Terrorists like Ehsanullah Ehsan and Masood Azhar going MIA is not a bigger issue than kites and kite flyers in Pakistan. Imagine if arresting kite flyers was one of the FATF compliance requirements, then Pakistan would have transcended even the grey list and gotten itself into the white list.
Yes, spring is here, but no kites can be allowed in Pakistan’s skies. Kites were killers – of motorcyclists and Islam.
Basant in ‘Purana Pakistan’
There was a time when Lahore’s skies would welcome spring with colourful kites, while on the streets, children would chase kites falling from the sky. The excitement of planning a perfect Basant with kites, colourful thread, loudspeakers and yellow clothes would begin days in advance. It was one weekend amid the shouts of bo kata that everyone looked forward to.
Some would fly kites, while others would enjoy food. Sometimes it wouldn’t even be about flying a kite but just being on the rooftop around all the craziness. Other cities in Pakistan’s Punjab province also celebrated Basant, but it was Lahore that was the king of kite-flying festival.
By the early 2000s, during Pervez Musharraf’s push for enlightened moderation, Basant clubbed with music concerts became a huge commercial and tourist activity in Lahore.
And then it was no more.
The Supreme Court of Pakistan imposed a ban on flying kites in 2005 to prevent the loss of lives caused by the chemical kite strings. These manja strings were slitting throats of two-wheeler drivers on the roads. In 2007 and 2009, the ban was lifted only to see the sport causing deaths. The religious groups took an undue advantage of this and called for a ban on Basant, which they saw as a Hindu festival against the principles of Islam.
Kite flyers, the real terrorists
Fifteen years later, the crackdown on kite flyers begins in Punjab every February with the arrival of spring. The ‘vigilant’ police officials go after poor kite flyers as if they are the real terrorists. This year alone, Punjab has reportedly seen more than 500 people booked for kite flying. Rawalpindi’s Adiala Jail is filled with 400 kite miscreants, while 2 lakh kites and 55,000 string rolls have been seized from various neighbourhoods. Many parents accuse the police of picking up their children who were only watching the sport. For the authorities, even watching someone fly a kite is abetting a crime. Devoid of much entertainment, police officers have rounded up people for the ‘crime’ of being fond of flying kites.

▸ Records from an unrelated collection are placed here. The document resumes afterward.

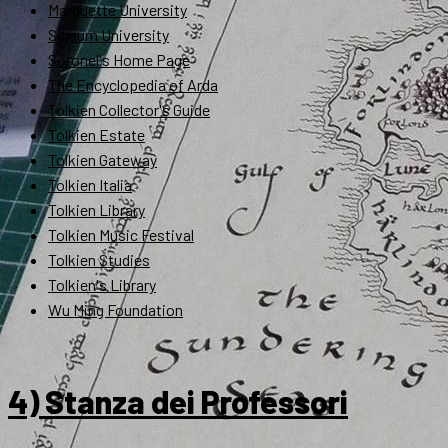
Marquette University
Signum University
Soronel's Home Page
The Encyclopedia of Arda
Tolkien Collector's Guide
Tolkien Estate
Tolkien Gateway
Tolkien Italia
Tolkien Library
Tolkien Music Festival
Tolkien Studies
Tolkien's Library
Wu Ming Foundation
4) Stanza dei Professori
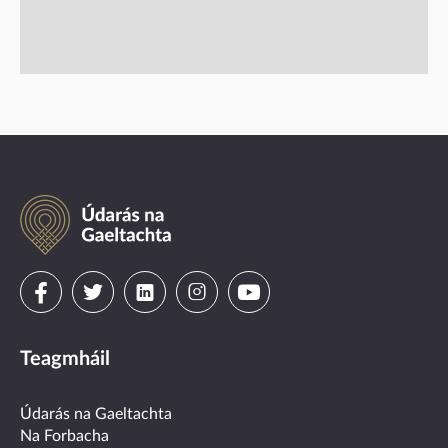
Údarás
na
Gaeltachta
Visit
Visit
Visit
Visit
Visit
us
us
us
us
us
Teagmháil
on
on
on
on
on
facebook
twitter
linkedin
instagram
youtube
Údarás na Gaeltachta
Na Forbacha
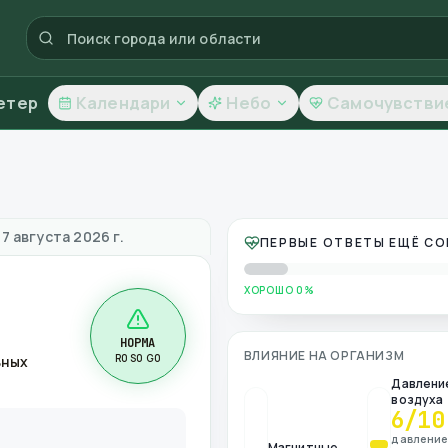
етер
Календари
Небо
Самочувстви
тво воздуха
7 августа 2026 г.
ПЕРВЫЕ ОТВЕТЫ ЕЩЁ С
ХОРОШО 0%
НОРМА
ВЛИЯНИЕ НА ОРГАНИЗМ
R0 S0 G0
ьных
Давлени
воздуха
6
/10
давлени
Магнитные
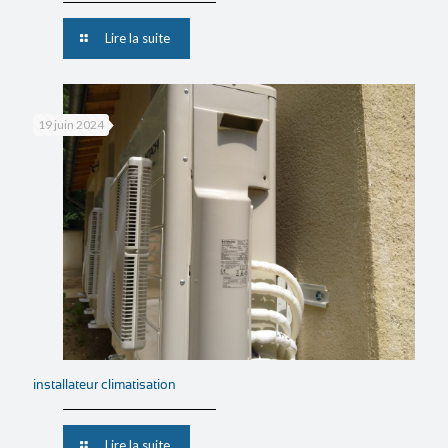
Lire la suite
19 juin 2024
installateur climatisation
Lire la suite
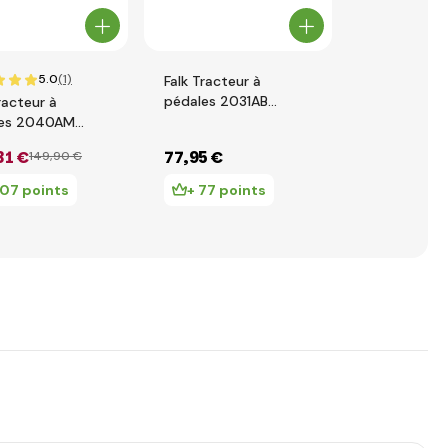
5.0
(1)
Falk Tracteur à
Falk Tracteu
pédales 2031AB
pédales 20
racteur à
SuperCharger avec
Tractor ave
les 2040AM
remorque et capot
remorque e
 Arion 410 avec
31 €
77
,95 €
83
,00 €
149
,90 €
99
ouvrant
ouvrant - v
eur et remorque
107 points
+ 77 points
+ 83 po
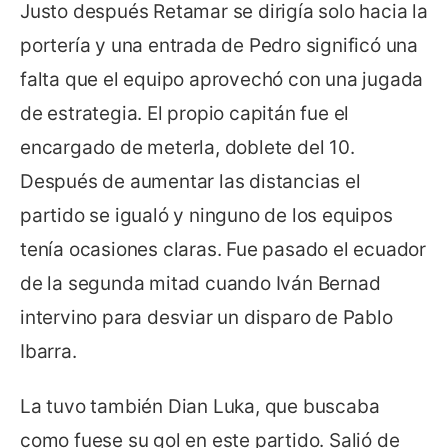
Justo después Retamar se dirigía solo hacia la
portería y una entrada de Pedro significó una
falta que el equipo aprovechó con una jugada
de estrategia. El propio capitán fue el
encargado de meterla, doblete del 10.
Después de aumentar las distancias el
partido se igualó y ninguno de los equipos
tenía ocasiones claras. Fue pasado el ecuador
de la segunda mitad cuando Iván Bernad
intervino para desviar un disparo de Pablo
Ibarra.
La tuvo también Dian Luka, que buscaba
como fuese su gol en este partido. Salió de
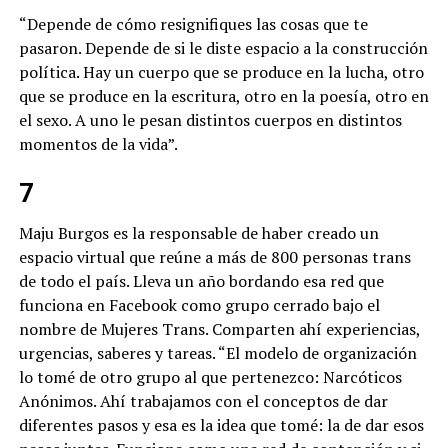
“Depende de cómo resignifiques las cosas que te
pasaron. Depende de si le diste espacio a la construcción
política. Hay un cuerpo que se produce en la lucha, otro
que se produce en la escritura, otro en la poesía, otro en
el sexo. A uno le pesan distintos cuerpos en distintos
momentos de la vida”.
7
Maju Burgos es la responsable de haber creado un
espacio virtual que reúne a más de 800 personas trans
de todo el país. Lleva un año bordando esa red que
funciona en Facebook como grupo cerrado bajo el
nombre de Mujeres Trans. Comparten ahí experiencias,
urgencias, saberes y tareas. “El modelo de organización
lo tomé de otro grupo al que pertenezco: Narcóticos
Anónimos. Ahí trabajamos con el conceptos de dar
diferentes pasos y esa es la idea que tomé: la de dar esos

Basant used to be a source of income for many households in Pakistan. By 2013, around 1.5 lakh people in Lahore and about 1.8 lakh workers in Gujranwala and Kasur districts were rendered unemployed and later forced to take up other jobs. The kite flying material used to be exported to the United States and Europe, but after the ban, that demand has also vanished.
This year a petitioner moved the Lahore High Court asking for the festival to be legally recognised as a sport. His argument was that the ban infringed on his fundamental rights and impeded economic activity for millions.
A blurred memory
Instead of imposing a complete ban and running after poor kite makers and kite flyers, the government should work towards making Basant a safe cultural festival. How difficult can it be to regulate the quality of strings manufactured and designate parks or open spaces for kite flying like it is done in other countries? The government can make it obligatory for motorcyclists to equip their vehicles with antenna-like metal or wooden wires as a safety measure. There are many ways to make this sport safe but only if there is a will.
The Punjab government, year after year, goes back on its promise to lift the ban on kite flying. We have been hearing since last year that the Pakistan Tehreek-e-Insaf government in the province will move towards giving back the sport to Lahore, but to no avail. Jamaat-e-Islami, one of Pakistan’s leading Islamic political parties, views Basant as a Hindu festival in serious violation of the PTI’s manifesto that talks about making Pakistan a Madina-like state. Someone should inform Pakistan’s legislators that Basant is celebrated even in Saudi Arabia.
The festival is now a blurred memory and kite flying is viewed as an aberration, so if someone in Pakistan still wants to fly a kite, then they are on their own. There is a generation in Pakistan that has no clue about kite flying or Basant, which was once an integral part of our culture.